Performance wise, how fast are Bitwise Operators vs. Normal Modulus?

Unless you're using an ancient compiler, it can already handle this level of conversion on its own. That is to say, a modern compiler can and will implement i % 2 using a bitwise AND instruction, provided it makes sense to do so on the target CPU (which, in fairness, it usually will).

In other words, don't expect to see any difference in performance between these, at least with a reasonably modern compiler with a reasonably competent optimizer. In this case, "reasonably" has a pretty broad definition too--even quite a few compilers that are decades old can handle this sort of micro-optimization with no difficulty at all.

TL;DR Write for semantics first, optimize measured hot-spots second.
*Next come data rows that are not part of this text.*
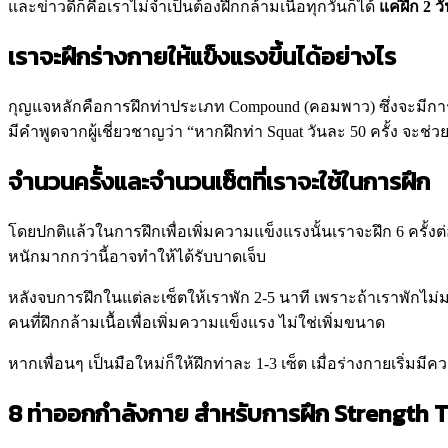
และข่าวดีก็คือเราไม่จำเป็นต้องฝึกกล้ามเนื้อทุกวันก็ได้
แค่ฝึก 2 ว
เราจะฝึกร่างกายให้แข็งแรงขึ้นได้อย่างไร
กุญแจหลักคือการฝึกท่าประเภท Compound (คอมพาว) ซึ่งจะมีการฝึกข
มีคำพูดจากผู้เชี่ยวชาญว่า “หากฝึกท่า Squat วันละ 50 ครั้ง จะช่
จำนวนครั้งและจำนวนเซ็ตที่เราจะใช้ในการฝึก
โดยปกติแล้วในการฝึกเพื่อเพิ่มความแข็งแรงนั้นเราจะฝึก 6 ครั้งต่
หนักมากกว่านี้อาจทำให้ได้รับบาดเจ็บ
หลังจบการฝึกในแต่ละเซ็ตให้เราพัก 2-5 นาที เพราะถ้าเราพักไม
คนที่ฝึกกล้ามเนื้อเพื่อเพิ่มความแข็งแรง ไม่ใช่เพิ่มขนาด
หากเพื่อนๆ เป็นมือใหม่ก็ให้ฝึกท่าละ 1-3 เซ็ต เมื่อร่างกายเริ่มมี
8 ท่าออกกำลังกาย สำหรับการฝึก Strength T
At the CPU level, integer modulus and divisions are among the slowest operations. But you are not writing at the CPU level, instead you write in C++, which your compiler translates to an Intermediate Representation, which finally is translated into assembly according to the model of CPU for which you are compiling.

In this process, the compiler will apply Peephole Optimizations, among which figure Strength Reduction Optimizations such as (courtesy of Wikipedia):

Original Calculation  Replacement Calculation
y = x / 8             y = x >> 3
y = x * 64            y = x << 6
y = x * 2             y = x << 1
y = x * 15            y = (x << 4) - x

The last example is perhaps the most interesting one. Whilst multiplying or dividing by powers of 2 is easily converted (manually) into bit-shifts operations, the compiler is generally taught to perform even smarter transformations that you would probably think about on your own and who are not as easily recognized (at the very least, I do not personally immediately recognize that (x << 4) - x means x * 15).